Search the listing below for the word "Anregungen" and copy each line that holds it.
•••••
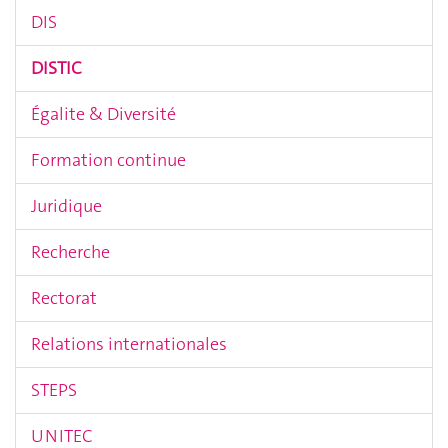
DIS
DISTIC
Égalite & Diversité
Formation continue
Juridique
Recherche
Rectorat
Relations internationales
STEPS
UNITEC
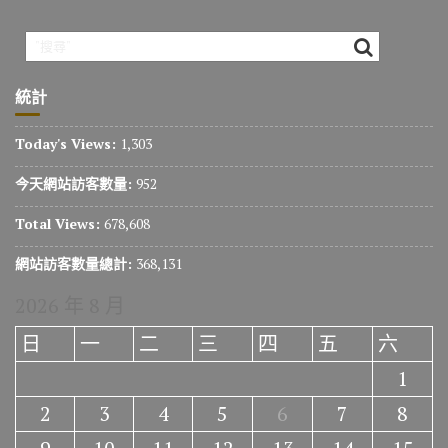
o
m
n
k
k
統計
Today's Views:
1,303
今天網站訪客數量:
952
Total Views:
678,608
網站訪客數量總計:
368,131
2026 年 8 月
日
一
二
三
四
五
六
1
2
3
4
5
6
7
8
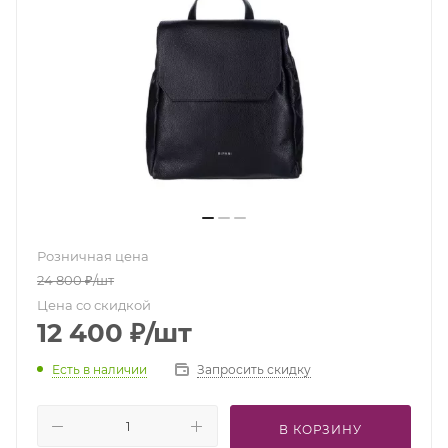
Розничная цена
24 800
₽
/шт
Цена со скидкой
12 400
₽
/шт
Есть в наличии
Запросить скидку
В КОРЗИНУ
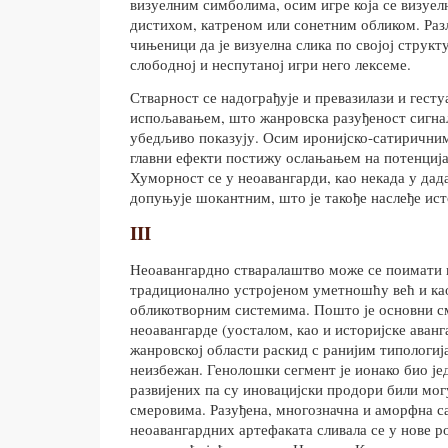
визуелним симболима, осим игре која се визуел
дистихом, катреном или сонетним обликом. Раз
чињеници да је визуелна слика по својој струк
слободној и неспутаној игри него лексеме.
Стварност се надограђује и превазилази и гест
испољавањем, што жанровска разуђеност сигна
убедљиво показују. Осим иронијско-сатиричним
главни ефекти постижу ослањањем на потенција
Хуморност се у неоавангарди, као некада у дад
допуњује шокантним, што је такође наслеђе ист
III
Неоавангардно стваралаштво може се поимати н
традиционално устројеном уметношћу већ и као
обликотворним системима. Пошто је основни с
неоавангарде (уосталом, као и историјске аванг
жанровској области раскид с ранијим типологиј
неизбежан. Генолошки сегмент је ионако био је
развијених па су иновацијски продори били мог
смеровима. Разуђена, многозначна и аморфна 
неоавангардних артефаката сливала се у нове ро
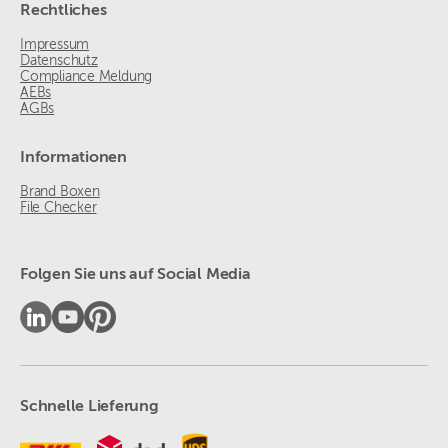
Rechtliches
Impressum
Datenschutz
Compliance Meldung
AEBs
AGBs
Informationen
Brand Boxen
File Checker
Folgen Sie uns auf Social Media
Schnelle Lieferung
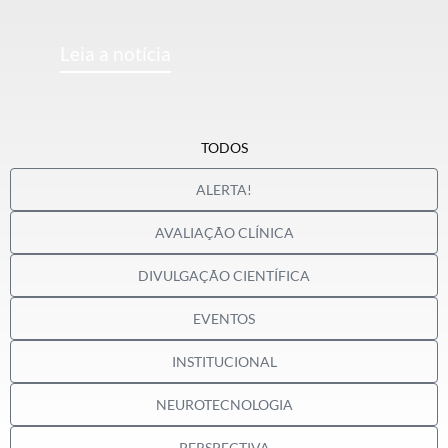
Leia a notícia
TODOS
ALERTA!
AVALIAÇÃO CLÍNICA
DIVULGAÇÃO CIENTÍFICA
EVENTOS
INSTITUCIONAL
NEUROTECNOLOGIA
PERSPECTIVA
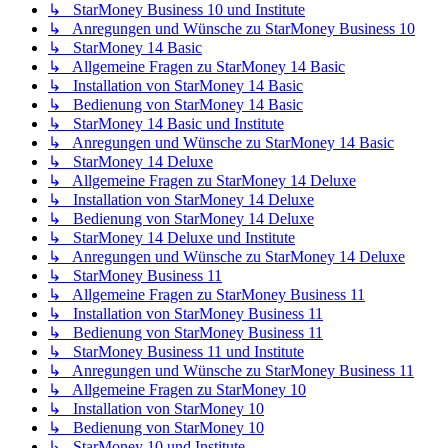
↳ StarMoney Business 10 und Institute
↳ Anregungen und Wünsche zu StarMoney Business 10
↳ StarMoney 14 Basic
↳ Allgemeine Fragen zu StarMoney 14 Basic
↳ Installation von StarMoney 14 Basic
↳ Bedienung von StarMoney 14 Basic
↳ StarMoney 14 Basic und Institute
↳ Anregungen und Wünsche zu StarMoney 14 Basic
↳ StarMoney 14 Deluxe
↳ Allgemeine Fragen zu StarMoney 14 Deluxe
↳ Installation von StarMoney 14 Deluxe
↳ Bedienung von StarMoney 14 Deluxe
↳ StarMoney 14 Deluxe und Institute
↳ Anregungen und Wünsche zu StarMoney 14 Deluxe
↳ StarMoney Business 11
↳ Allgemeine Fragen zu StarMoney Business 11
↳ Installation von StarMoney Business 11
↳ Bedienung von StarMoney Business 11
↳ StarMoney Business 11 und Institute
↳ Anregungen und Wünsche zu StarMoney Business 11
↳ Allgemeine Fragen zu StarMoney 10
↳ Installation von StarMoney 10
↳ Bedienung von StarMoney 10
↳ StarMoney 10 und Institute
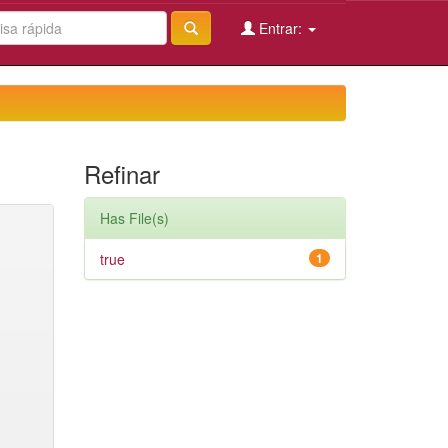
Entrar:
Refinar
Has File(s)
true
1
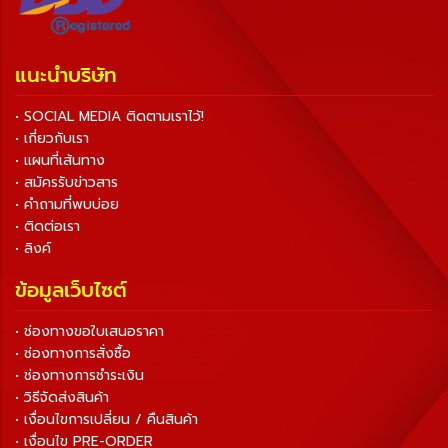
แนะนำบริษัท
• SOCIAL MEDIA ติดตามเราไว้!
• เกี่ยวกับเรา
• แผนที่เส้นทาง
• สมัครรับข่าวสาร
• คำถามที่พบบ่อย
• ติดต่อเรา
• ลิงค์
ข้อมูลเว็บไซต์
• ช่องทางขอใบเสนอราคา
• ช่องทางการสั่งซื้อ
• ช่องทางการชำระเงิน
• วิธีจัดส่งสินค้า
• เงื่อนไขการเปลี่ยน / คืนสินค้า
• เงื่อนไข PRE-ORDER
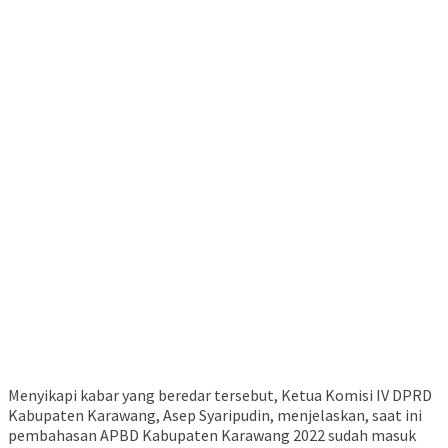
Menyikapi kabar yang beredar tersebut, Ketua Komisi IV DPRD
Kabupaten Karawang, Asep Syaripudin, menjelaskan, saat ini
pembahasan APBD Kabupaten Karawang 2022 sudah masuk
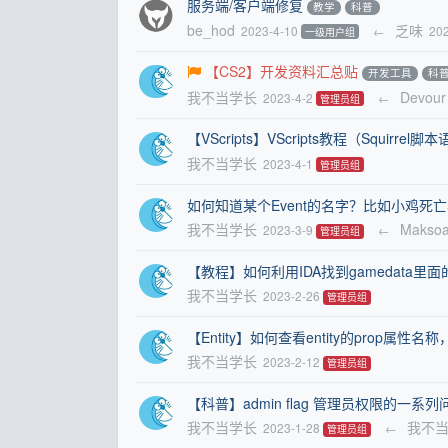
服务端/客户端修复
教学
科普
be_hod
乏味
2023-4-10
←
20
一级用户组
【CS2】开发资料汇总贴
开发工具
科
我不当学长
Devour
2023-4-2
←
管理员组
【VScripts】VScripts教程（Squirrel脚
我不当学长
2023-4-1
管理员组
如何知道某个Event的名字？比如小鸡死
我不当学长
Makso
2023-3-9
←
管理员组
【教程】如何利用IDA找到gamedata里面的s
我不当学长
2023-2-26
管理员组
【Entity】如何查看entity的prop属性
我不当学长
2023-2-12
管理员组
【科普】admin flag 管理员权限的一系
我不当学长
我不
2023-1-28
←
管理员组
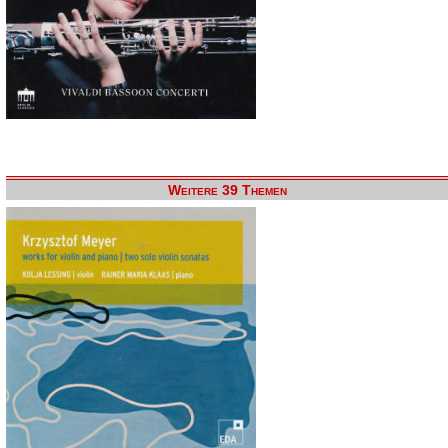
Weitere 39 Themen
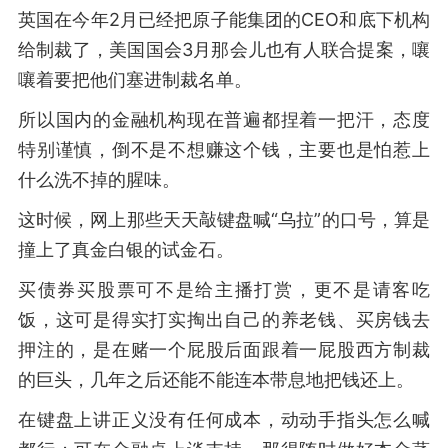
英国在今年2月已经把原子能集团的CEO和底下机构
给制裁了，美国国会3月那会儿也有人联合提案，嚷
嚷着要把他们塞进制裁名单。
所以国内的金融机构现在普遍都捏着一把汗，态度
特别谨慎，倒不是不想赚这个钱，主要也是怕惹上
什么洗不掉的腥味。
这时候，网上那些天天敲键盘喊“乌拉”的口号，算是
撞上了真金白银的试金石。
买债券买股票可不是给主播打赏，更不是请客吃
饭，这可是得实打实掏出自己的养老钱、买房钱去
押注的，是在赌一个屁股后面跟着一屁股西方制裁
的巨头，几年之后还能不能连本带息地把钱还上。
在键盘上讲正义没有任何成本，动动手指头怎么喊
•••••
* [Response to this exercise]:
↳ Anregungen und Wünsche zu StarMoney Business 10
↳ Anregungen und Wünsche zu StarMoney 14 Basic
↳ Anregungen und Wünsche zu StarMoney 14 Deluxe
↳ Anregungen und Wünsche zu StarMoney Business 11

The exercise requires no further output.